For STS as a nomadic field, with many younger and more seasoned scholars working in non-STS departments, it is essential to have spaces to come together. The EASST meetings, the journals Science & Technology Studies and EASST Review, and STS events in Europe that receive EASST support, provide crucial spaces for STS scholars from Europe and beyond to meet. These spaces are dear to me and I would like to continue to help foster them.
As President of EASST, I would want to encourage experimenting with conference formats that reduce climate impact while fostering personal scholarly connections between participants. I also want to explore with the community how EASST can provide more support for sometimes isolated STS PhD students as well as for national STS associations.

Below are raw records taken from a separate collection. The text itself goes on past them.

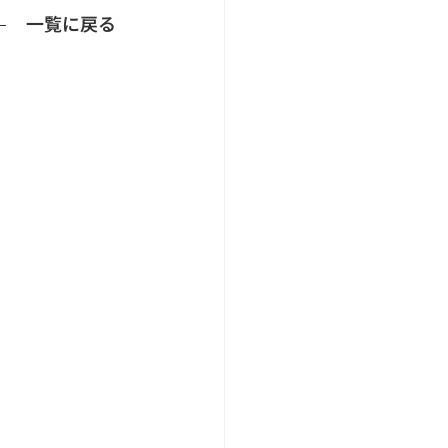
一覧に戻る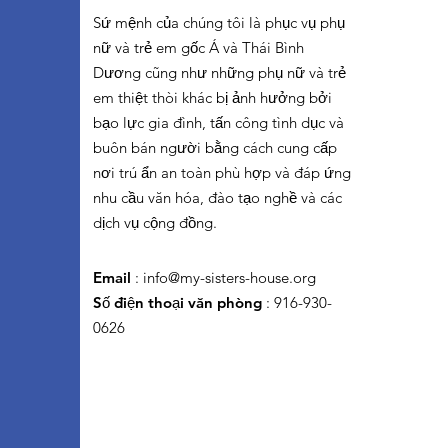
Sứ mệnh của chúng tôi là phục vụ phụ
nữ và trẻ em gốc Á và Thái Bình
Dương cũng như những phụ nữ và trẻ
em thiệt thòi khác bị ảnh hưởng bởi
bạo lực gia đình, tấn công tình dục và
buôn bán người bằng cách cung cấp
nơi trú ẩn an toàn phù hợp và đáp ứng
nhu cầu văn hóa, đào tạo nghề và các
dịch vụ cộng đồng.
Email
:
info@my-sisters-house.org
Số điện thoại văn phòng
: 916-930-
0626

Currently I work as professor of Transdisciplinary STS at the Athena Institute at the Vrije Universiteit Amsterdam, having studied and worked at STS departments in the Netherlands, Denmark, and Sweden. Being on the organising committees of the EASST-4S 2008 Rotterdam meeting and serving as chair of EASST-4S 2024 in Amsterdam I could appreciate the wonderfully diverse and rich scholarship in the field. Over the last decade I have been full-heartedly involved in setting up the STS Making & Doing program, which I could help develop while serving as a council member of the Society for Social Studies of Science (4S). I would like to continue to find ways to make Making & Doing scholarship more visible.